Desde que Alckmin, em 2006, ao se ver obrigado a apresentar propostas concretas e perder votos do primeiro para o segundo turno com isso, o partido teve que assumir que seu projeto neoliberal não tinha chances de vencer as eleições - e o PT havia achado um flanco por onde vencer sempre -; ao mesmo tempo, seu caráter classista impediu que o partido revisse suas propostas econômicas, mesmo que em detalhes. Se falar de economia era derrota certa, Serra achou a solução em 2010: sua plataforma foi baseada em antipetismo e pautas morais reacionárias.
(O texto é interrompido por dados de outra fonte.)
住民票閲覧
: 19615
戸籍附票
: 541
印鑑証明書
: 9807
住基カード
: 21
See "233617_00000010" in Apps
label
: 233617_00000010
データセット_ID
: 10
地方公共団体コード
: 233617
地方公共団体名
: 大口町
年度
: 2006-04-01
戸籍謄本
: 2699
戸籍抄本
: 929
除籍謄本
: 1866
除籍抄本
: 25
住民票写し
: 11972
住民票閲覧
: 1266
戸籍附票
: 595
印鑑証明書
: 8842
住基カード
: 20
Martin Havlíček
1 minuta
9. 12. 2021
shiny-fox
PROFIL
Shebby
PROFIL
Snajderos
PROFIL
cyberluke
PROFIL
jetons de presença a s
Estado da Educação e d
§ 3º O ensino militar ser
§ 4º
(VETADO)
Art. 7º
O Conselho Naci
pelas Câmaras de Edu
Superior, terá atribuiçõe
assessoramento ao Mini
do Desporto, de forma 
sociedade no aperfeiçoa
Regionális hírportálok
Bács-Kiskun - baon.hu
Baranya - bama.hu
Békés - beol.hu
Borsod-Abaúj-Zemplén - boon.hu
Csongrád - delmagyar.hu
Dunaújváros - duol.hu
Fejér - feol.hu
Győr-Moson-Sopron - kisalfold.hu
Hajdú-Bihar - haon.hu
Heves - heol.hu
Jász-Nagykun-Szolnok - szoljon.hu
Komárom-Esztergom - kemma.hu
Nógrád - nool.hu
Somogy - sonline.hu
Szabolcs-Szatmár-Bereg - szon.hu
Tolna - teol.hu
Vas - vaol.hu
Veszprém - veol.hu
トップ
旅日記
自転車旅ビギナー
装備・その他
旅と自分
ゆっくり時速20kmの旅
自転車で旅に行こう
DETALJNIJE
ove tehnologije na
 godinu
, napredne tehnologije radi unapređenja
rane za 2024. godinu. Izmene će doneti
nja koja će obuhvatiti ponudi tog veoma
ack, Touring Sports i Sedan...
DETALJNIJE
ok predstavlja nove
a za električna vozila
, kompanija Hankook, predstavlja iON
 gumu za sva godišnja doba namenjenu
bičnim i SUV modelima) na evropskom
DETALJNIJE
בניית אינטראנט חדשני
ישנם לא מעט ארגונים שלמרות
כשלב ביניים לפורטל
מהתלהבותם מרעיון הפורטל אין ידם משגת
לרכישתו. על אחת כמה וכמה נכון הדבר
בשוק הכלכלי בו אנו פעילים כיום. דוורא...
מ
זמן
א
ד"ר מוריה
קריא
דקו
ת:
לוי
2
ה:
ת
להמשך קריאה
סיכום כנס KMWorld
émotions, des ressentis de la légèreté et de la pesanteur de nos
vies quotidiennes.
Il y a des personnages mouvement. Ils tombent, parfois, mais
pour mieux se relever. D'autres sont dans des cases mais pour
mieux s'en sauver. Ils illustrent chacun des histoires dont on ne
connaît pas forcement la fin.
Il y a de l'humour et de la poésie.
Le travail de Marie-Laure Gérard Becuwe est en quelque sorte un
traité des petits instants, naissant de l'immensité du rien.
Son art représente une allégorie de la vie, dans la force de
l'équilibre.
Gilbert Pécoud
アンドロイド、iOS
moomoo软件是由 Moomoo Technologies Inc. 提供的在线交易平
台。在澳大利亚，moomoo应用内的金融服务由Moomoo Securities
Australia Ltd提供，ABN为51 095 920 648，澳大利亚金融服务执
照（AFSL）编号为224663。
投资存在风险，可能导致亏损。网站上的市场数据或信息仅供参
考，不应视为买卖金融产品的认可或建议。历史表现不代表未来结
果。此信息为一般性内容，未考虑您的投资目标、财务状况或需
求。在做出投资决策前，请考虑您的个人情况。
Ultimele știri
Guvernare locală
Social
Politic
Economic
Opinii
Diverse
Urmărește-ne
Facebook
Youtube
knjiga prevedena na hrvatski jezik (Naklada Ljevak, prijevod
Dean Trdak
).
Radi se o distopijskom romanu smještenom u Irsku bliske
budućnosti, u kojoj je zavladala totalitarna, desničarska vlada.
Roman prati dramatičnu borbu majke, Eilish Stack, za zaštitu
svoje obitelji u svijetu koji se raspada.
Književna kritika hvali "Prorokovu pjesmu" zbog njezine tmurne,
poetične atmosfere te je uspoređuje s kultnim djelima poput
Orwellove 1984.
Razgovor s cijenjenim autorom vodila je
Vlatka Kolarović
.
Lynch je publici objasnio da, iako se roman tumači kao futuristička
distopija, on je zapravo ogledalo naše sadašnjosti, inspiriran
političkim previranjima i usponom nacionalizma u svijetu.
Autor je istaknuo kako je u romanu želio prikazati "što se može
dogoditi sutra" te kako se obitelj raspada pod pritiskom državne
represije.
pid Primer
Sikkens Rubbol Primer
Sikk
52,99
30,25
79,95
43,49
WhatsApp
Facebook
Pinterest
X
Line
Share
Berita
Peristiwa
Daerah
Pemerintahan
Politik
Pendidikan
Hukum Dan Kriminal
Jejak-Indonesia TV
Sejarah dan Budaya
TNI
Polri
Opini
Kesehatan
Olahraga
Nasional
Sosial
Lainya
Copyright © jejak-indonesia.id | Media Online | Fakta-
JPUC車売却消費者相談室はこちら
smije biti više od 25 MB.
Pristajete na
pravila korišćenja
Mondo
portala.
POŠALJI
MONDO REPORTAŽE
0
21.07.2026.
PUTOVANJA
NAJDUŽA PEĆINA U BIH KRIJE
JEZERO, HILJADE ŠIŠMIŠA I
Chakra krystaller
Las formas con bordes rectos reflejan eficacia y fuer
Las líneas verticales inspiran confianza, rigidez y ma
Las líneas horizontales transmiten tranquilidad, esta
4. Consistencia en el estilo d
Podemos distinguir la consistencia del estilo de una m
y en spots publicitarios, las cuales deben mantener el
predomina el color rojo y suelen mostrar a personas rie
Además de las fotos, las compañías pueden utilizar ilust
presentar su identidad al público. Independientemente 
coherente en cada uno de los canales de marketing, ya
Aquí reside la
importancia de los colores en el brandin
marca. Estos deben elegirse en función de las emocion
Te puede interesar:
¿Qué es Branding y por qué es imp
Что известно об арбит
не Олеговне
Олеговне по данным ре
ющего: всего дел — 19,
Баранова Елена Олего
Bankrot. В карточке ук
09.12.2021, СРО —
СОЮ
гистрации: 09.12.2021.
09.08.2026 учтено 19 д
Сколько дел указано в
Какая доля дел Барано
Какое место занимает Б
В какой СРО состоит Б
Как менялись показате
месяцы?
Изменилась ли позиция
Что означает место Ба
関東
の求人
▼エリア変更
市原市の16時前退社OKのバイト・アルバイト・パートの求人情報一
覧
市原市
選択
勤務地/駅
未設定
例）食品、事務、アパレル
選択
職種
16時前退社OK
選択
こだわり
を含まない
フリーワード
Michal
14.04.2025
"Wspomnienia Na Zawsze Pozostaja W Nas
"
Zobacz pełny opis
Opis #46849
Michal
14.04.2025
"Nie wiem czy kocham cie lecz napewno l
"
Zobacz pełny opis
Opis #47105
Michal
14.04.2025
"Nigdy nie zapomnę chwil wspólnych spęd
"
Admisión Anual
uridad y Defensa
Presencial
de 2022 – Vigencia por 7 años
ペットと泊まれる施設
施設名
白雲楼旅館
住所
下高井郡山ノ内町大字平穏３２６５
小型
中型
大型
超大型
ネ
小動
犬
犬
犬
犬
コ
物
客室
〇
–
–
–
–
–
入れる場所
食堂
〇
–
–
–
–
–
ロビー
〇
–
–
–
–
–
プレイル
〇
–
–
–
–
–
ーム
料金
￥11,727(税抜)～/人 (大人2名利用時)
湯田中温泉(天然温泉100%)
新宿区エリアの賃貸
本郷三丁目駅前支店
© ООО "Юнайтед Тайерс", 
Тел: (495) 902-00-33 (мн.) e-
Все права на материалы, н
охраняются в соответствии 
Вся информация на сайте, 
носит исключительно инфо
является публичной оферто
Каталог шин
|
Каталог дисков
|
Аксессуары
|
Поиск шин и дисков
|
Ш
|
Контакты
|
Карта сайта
Com isso começou a dinamitar qualquer veleidade do PSDB seguir como um partido sério e, pior, começou a esgarçar a própria democracia liberal do país (análises da Alemanha sob Merkel tem me interessado por permitir ver paralelos com o governo Lula e a forma como o status quo reagiu em cada país), esgarçamento concretizado por Aécio Neves, em 2014 (o que veio depois foi só consequência de uma democracia desacreditada, praticamente de fachada, pois não era respeitada pela oposição nem no básico de reconhecer o resultado eleitoral). 

O partido até largou das pautas morais, mas não consegue ir além do antipetismo e do neoliberalismo - todas essas três pautas apropriadas por Bolsonaro, a última de maneira velada no seu discurso ao grande público. Agora, com Doria Jr. e Leite, mostra que deve tentar se reinventar nas pautas morais, porém sem mexer no essencial da economia política e da exclusão social. Pior, mostra que vai seguir com o processo de fuga da discussão política, com o trato do adversário como inimigo - hesitei em chamar de "satanização do inimigo", mais afim aos tempos necroteopolíticos atuais -, e uso de um bode expiatório que só convence os convertidos - mas prepara terreno para a aceitação de um futuro golpe que termine de enterrar nossa moribunda democracia.